L’Agence spatiale européenne (ESA) annonce avoir isolé des traces de chlorure d’hydrogène dans l’atmosphère de Mars. Ce gaz n’est pas associé à la vie (bien au contraire). Toutefois, sa présence implique un nouveau cycle chimique que les chercheurs tentent de comprendre.
Pour la première fois, l’orbiteur ExoMars de l’ESA a enregistré des traces de chlorure d’hydrogène (composé d’un atome d’hydrogène et d’un atome de chlore) dans l’atmosphère de la planète rouge. « C’est incroyablement gratifiant de voir nos instruments sensibles détecter un gaz jamais vu auparavant sur cette planète« , s’est enthousiasmé Oleg Korablev, chercheur principal de l’instrument Atmospheric Chemistry Suite, qui a fait la découverte. La grande question que l’on se pose maintenant est : d’où vient-il, ce chlorure d’hydrogène ?
L’origine de ce gaz incolore est encore incertaine, mais les chercheurs ont déjà quelques pistes.
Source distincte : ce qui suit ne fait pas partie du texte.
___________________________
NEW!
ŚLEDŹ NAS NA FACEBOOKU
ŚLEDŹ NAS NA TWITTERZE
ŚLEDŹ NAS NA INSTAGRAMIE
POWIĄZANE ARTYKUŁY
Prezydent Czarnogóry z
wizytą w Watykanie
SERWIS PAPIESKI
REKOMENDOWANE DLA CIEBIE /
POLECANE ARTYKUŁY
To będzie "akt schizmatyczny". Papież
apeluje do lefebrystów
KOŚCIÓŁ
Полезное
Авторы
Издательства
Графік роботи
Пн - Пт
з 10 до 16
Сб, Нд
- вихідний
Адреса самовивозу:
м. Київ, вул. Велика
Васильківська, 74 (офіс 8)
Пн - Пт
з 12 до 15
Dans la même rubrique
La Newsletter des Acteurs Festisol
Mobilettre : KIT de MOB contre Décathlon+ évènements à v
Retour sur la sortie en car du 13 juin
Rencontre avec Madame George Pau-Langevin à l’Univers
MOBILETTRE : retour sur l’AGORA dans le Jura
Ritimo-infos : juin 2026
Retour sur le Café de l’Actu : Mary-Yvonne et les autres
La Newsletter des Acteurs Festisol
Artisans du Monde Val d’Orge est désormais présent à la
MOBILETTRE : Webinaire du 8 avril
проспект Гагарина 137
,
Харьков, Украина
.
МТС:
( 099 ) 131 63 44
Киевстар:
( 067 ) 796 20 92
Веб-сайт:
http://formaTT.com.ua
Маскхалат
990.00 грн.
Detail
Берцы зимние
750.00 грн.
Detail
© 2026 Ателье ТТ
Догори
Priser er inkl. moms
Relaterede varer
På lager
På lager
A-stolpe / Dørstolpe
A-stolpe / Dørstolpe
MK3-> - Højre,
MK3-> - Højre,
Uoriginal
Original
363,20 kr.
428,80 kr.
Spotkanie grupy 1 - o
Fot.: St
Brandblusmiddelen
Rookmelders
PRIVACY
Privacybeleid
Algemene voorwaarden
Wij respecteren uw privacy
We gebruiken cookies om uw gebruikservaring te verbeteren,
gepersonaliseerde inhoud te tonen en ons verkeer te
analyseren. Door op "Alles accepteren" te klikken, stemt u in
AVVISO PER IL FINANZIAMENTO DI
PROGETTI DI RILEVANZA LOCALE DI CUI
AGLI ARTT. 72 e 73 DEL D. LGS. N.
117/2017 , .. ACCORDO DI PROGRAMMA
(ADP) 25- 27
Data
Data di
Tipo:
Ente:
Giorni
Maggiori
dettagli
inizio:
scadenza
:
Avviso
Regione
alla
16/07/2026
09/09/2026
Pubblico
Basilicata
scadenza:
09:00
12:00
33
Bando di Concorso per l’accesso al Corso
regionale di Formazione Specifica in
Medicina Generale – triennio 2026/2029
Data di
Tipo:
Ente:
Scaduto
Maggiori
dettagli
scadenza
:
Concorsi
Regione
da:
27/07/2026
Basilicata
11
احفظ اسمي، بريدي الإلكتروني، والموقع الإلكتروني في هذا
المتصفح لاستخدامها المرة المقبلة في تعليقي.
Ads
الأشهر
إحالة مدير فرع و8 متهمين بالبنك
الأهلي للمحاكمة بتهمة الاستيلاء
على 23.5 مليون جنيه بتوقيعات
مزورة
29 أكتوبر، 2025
Sa présence aurait par exemple pu signifier que la planète est volcaniquement active. Si ce chlorure d’hydrogène avait été produit par une telle activité, il n’aurait en revanche dû se manifester que dans certaines zones et être accompagné par d’autres gaz volcaniques (comme du souffre). Or, ce n’était pas le cas ici.
En revanche, nous savons que cette réaction chimique a été détectée dans les hémisphères nord et sud de Mars pendant l’énorme tempête de poussière enregistrée sur la planète en 2018. C’est d’ailleurs cette énorme tempête qui, on le rappelle, avait eu raison du rover Opportunity que la NASA dut abandonner. Le fait que ce gaz ait été détecté pendant cette énorme tempête de poussière est une véritable piste dans la mesure où cette poussière peut être impliquée dans des processus similaires ici sur Terre.
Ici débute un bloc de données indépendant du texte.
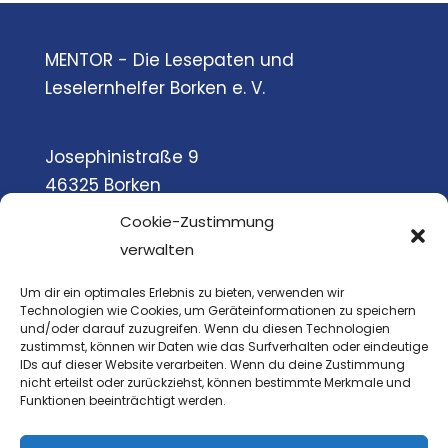
MENTOR - Die Lesepaten und
Leselernhelfer Borken e. V.
Josephinistraße 9
46325 Borken
Cookie-Zustimmung
verwalten
Tel.: 02861- 9089304
Um dir ein optimales Erlebnis zu bieten, verwenden wir
Technologien wie Cookies, um Geräteinformationen zu speichern
E-Mail: info@mentor-borken.de
und/oder darauf zuzugreifen. Wenn du diesen Technologien
zustimmst, können wir Daten wie das Surfverhalten oder eindeutige
IDs auf dieser Website verarbeiten. Wenn du deine Zustimmung
nicht erteilst oder zurückziehst, können bestimmte Merkmale und
Funktionen beeinträchtigt werden.
Impressum
Datenschutz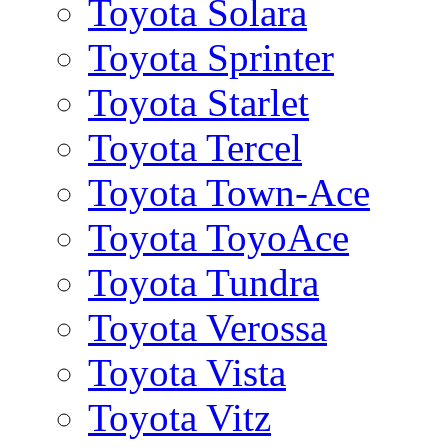
Toyota Solara
Toyota Sprinter
Toyota Starlet
Toyota Tercel
Toyota Town-Ace
Toyota ToyoAce
Toyota Tundra
Toyota Verossa
Toyota Vista
Toyota Vitz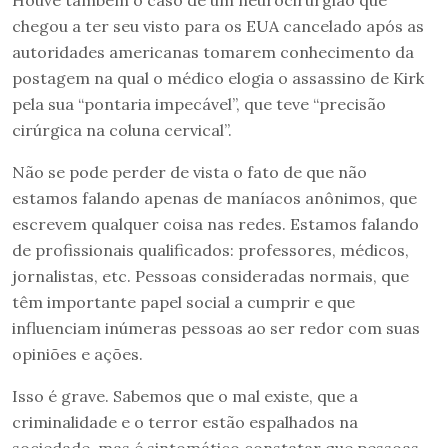
Houve também o caso de um neurocirurgião que
chegou a ter seu visto para os EUA cancelado após as
autoridades americanas tomarem conhecimento da
postagem na qual o médico elogia o assassino de Kirk
pela sua “pontaria impecável”, que teve “precisão
cirúrgica na coluna cervical”.
Não se pode perder de vista o fato de que não
estamos falando apenas de maníacos anônimos, que
escrevem qualquer coisa nas redes. Estamos falando
de profissionais qualificados: professores, médicos,
jornalistas, etc. Pessoas consideradas normais, que
têm importante papel social a cumprir e que
influenciam inúmeras pessoas ao ser redor com suas
opiniões e ações.
Isso é grave. Sabemos que o mal existe, que a
criminalidade e o terror estão espalhados na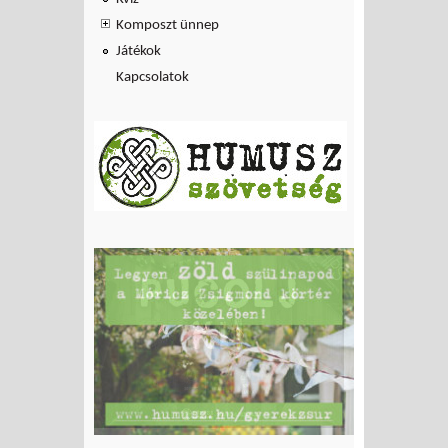
Komposzt ünnep
Játékok
Kapcsolatok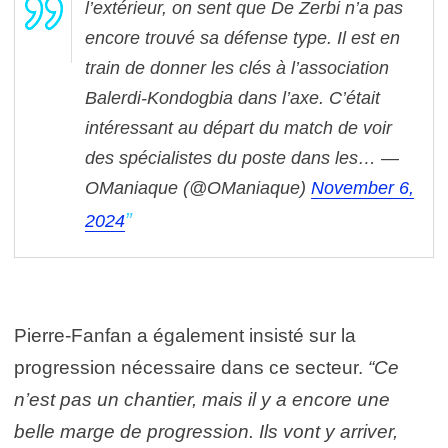
l’extérieur, on sent que De Zerbi n’a pas
encore trouvé sa défense type. Il est en
train de donner les clés à l’association
Balerdi-Kondogbia dans l’axe. C’était
intéressant au départ du match de voir
des spécialistes du poste dans les…
—
OManiaque (@OManiaque)
November 6,
2024
Pierre-Fanfan a également insisté sur la
progression nécessaire dans ce secteur.
“Ce
n’est pas un chantier, mais il y a encore une
belle marge de progression. Ils vont y arriver,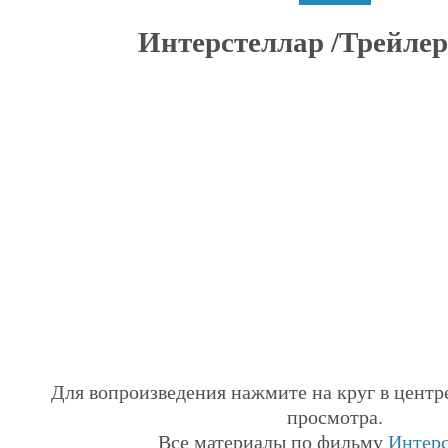
Интерстеллар /Трейлер 
Для вопроизведения нажмите на круг в центр
просмотра.
Все материалы по фильму
Интерс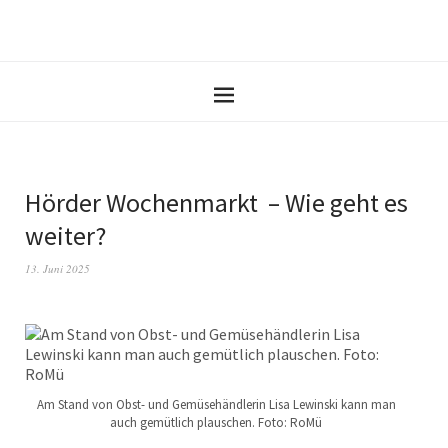
Hörder Wochenmarkt – Wie geht es
weiter?
13. Juni 2025
Am Stand von Obst- und Gemüsehändlerin Lisa Lewinski kann man
auch gemütlich plauschen. Foto: RoMü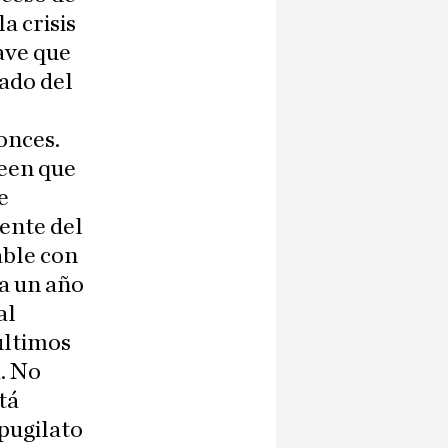
a crisis
ave que
tado del
onces.
reen que
e
ente del
able con
oa un año
al
últimos
. No
tá
pugilato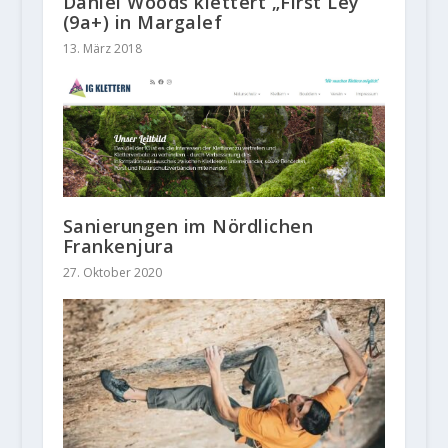
Daniel Woods klettert „First Ley“
(9a+) in Margalef
13. März 2018
Sanierungen im Nördlichen
Frankenjura
27. Oktober 2020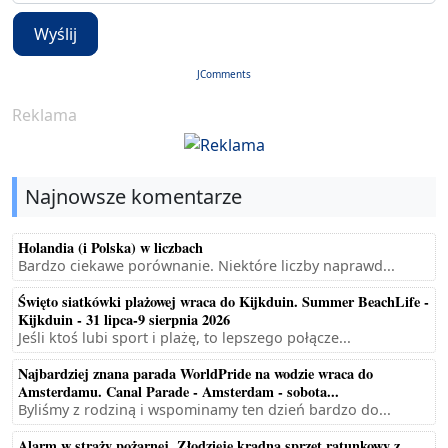
Wyślij
JComments
Reklama
Najnowsze komentarze
Holandia (i Polska) w liczbach
Bardzo ciekawe porównanie. Niektóre liczby naprawd...
Święto siatkówki plażowej wraca do Kijkduin. Summer BeachLife -
Kijkduin - 31 lipca-9 sierpnia 2026
Jeśli ktoś lubi sport i plażę, to lepszego połącze...
Najbardziej znana parada WorldPride na wodzie wraca do
Amsterdamu. Canal Parade - Amsterdam - sobota...
Byliśmy z rodziną i wspominamy ten dzień bardzo do...
Alarm w straży pożarnej. Złodzieje kradną sprzęt ratunkowy z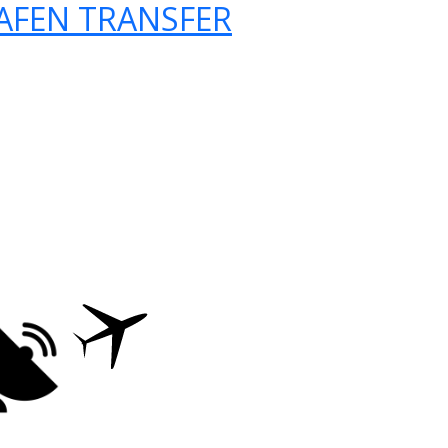
AFEN TRANSFER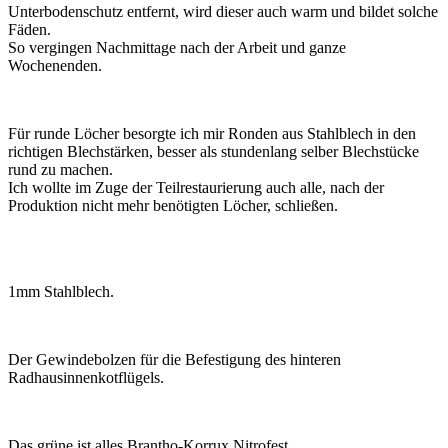
Unterbodenschutz entfernt, wird dieser auch warm und bildet solche
Fäden.
So vergingen Nachmittage nach der Arbeit und ganze
Wochenenden.
Für runde Löcher besorgte ich mir Ronden aus Stahlblech in den
richtigen Blechstärken, besser als stundenlang selber Blechstücke
rund zu machen.
Ich wollte im Zuge der Teilrestaurierung auch alle, nach der
Produktion nicht mehr benötigten Löcher, schließen.
1mm Stahlblech.
Der Gewindebolzen für die Befestigung des hinteren
Radhausinnenkotflügels.
Das grüne ist alles Brantho-Korrux Nitrofest.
Interactions surface-atmosphère
Tout d’abord, vous avez besoin de chlorure de sodium (du sel), disponible grâce à des processus d’évaporation. Notez qu’il y en a beaucoup sur Mars issu de restes d’anciens lacs salés. Lorsqu’une tempête de poussière remue la surface, le chlorure de sodium se retrouve projeté dans l’atmosphère.
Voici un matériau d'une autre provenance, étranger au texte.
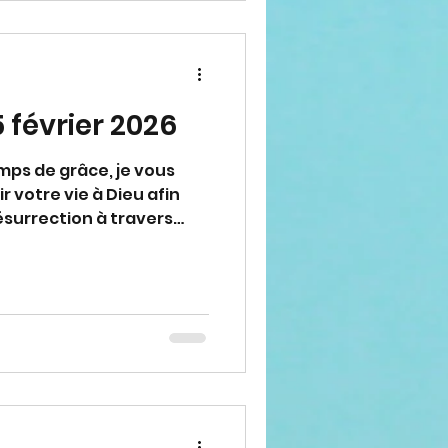
 février 2026
r votre vie à Dieu afin
résurrection à travers
elle. Petits enfants,
t il exauce vos prières,
 c'est pourquoi il m'a
ous réveiller et pour
sainteté comme une fleur
ir répondu à mon appel."
siastique)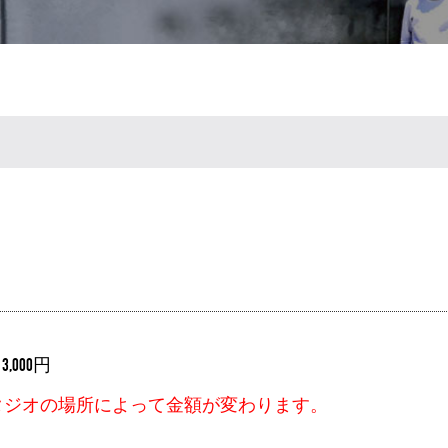
円
～3,000円
タジオの場所によって金額が変わります。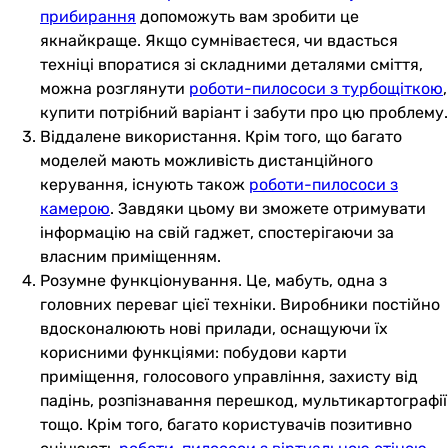
прибирання
допоможуть вам зробити це
якнайкраще. Якщо сумніваєтеся, чи вдасться
техніці впоратися зі складними деталями сміття,
можна розглянути
роботи-пилососи з турбощіткою
,
купити потрібний варіант і забути про цю проблему.
Віддалене використання. Крім того, що багато
моделей мають можливість дистанційного
керування, існують також
роботи-пилососи з
камерою
. Завдяки цьому ви зможете отримувати
інформацію на свій гаджет, спостерігаючи за
власним приміщенням.
Розумне функціонування. Це, мабуть, одна з
головних переваг цієї техніки. Виробники постійно
вдосконалюють нові прилади, оснащуючи їх
корисними функціями: побудови карти
приміщення, голосового управління, захисту від
падінь, розпізнавання перешкод, мультикартографії
тощо. Крім того, багато користувачів позитивно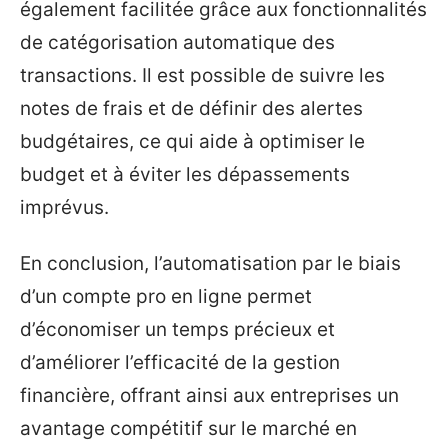
également facilitée grâce aux fonctionnalités
de catégorisation automatique des
transactions. Il est possible de suivre les
notes de frais et de définir des alertes
budgétaires, ce qui aide à optimiser le
budget et à éviter les dépassements
imprévus.
En conclusion, l’automatisation par le biais
d’un compte pro en ligne permet
d’économiser un temps précieux et
d’améliorer l’efficacité de la gestion
financière, offrant ainsi aux entreprises un
avantage compétitif sur le marché en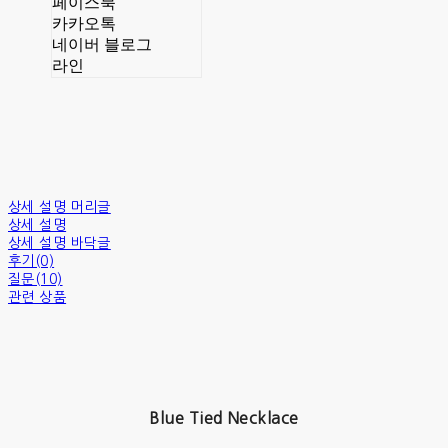
페이스북
카카오톡
네이버 블로그
라인
상세 설명 머리글
상세 설명
상세 설명 바닥글
후기(0)
질문(10)
관련 상품
Blue Tied Necklace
Ensuite, nous avons les calottes polaires martiennes qui, réchauffées pendant l’été, se subliment. Vous obtenez alors de la vapeur d’eau qui vient se mêler au sel dans l’atmosphère. La réaction résultante libère alors du chlore qui réagit ensuite davantage pour former du chlorure d’hydrogène.
« Vous avez besoin de vapeur d’eau pour libérer le chlore et vous avez besoin des sous-produits de l’eau, l’hydrogène, pour former du chlorure d’hydrogène. L’eau est essentielle dans cette chimie« , confirme le physicien Kevin Olsen de l’Université d’Oxford au Royaume-Uni. « Nous observons également une corrélation avec la poussière : nous voyons plus de chlorure d’hydrogène lorsque l’activité de la poussière augmente, un processus lié au réchauffement saisonnier de l’hémisphère sud« .

Cette hypothèse est également appuyée par une seconde détection de chlorure d’hydrogène enregistrée lors de la saison des « tempêtes de poussière » de 2019, que l’équipe est toujours en train d’analyser.
A priori donc, les chercheurs tiennent une piste sérieuse permettant d’expliquer ce nouveau cycle chimique. De futures observations combinées à des expériences en laboratoire aideront à confirmer ou non les mécanismes potentiels derrière la libération de chlorure d’hydrogène dans l’atmosphère martienne.
Les détails de cette étude sont publiés dans la revue Science Advances.